Housman was certainly an admirer of Wordsworth, citing him in his famous 1933 Cambridge lecture ‘The Name and Nature of Poetry’ as one who spoke with the true voice of poetry, so it seems more than possible.

Week 675: Noth, by Ada Christen

These rather tart quatrains by the Austrian writer Ada Christen (1839-1901) may be seen as a useful corrective to last week’s piece by Heine and also as a reflection of the way in which mid-nineteenth century German literature was reacting again the Romantic movement that had dominated the early part of the century and turning instead to a kind of social realism. Of course, poets will always be preoccupied with what Robert Frost called ‘inner weather’, but it does no harm for them to be reminded from time to time that most of the world’s population has its hands full dealing with outer weather.

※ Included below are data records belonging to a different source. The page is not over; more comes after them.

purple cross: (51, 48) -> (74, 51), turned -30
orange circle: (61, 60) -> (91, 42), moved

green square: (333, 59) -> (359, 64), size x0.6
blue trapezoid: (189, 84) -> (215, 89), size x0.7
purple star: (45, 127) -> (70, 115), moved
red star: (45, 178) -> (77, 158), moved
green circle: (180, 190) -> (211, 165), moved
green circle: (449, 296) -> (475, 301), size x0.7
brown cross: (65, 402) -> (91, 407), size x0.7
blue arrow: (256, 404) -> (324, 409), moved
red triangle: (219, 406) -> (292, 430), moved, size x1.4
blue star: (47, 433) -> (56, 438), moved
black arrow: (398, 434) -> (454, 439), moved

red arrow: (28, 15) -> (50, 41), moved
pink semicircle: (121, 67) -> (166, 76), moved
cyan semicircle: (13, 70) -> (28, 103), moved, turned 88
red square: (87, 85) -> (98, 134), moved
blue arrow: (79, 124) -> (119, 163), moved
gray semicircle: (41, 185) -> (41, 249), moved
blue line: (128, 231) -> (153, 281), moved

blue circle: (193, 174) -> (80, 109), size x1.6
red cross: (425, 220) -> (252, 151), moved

The translation that follows is my own.

Noth

All euer girrendes Herzeleid
Tut lang nicht so weh,
Wie Winterkälte im dünnen Kleid,
Die bloßen Füße im Schnee.

All eure romantische Seelennot
Schafft nicht so herbe Pein,
Wie ohne Dach und ohne Brot
Sich betten auf einen Stein.

Ada Christen

Need

All your cooing heart’s distress
Lasts not so long a woe
As winter cold in threadbare dress
And bare feet in the snow.

And all your soul’s romantic need
Makes far less cause for moan
Than without roof and without bread
To couch upon a stone.

Week 674: Der Asra, by Heinrich Heine

This famous poem by the German poet Heinrich Heine, dealing with the hopeless love of a slave for a sultan’s daughter, first appeared in print in 1846 and was subsequently included in his 1851 collection ‘Romanzero’. It draws its inspiration from a Persian story concerning a tribe for whom love between different social classes was strictly taboo, such that those involved were known for being driven to kill themselves. A growing interest in things oriental was characteristic of the time, and this particular theme, of dying for love, chimed in well with the preoccupations of the German romantic era (Johann Wolfgang von Goethe’s 1774 epistolary novel ‘Die Leiden des jungen Werthers’ has a lot to answer for).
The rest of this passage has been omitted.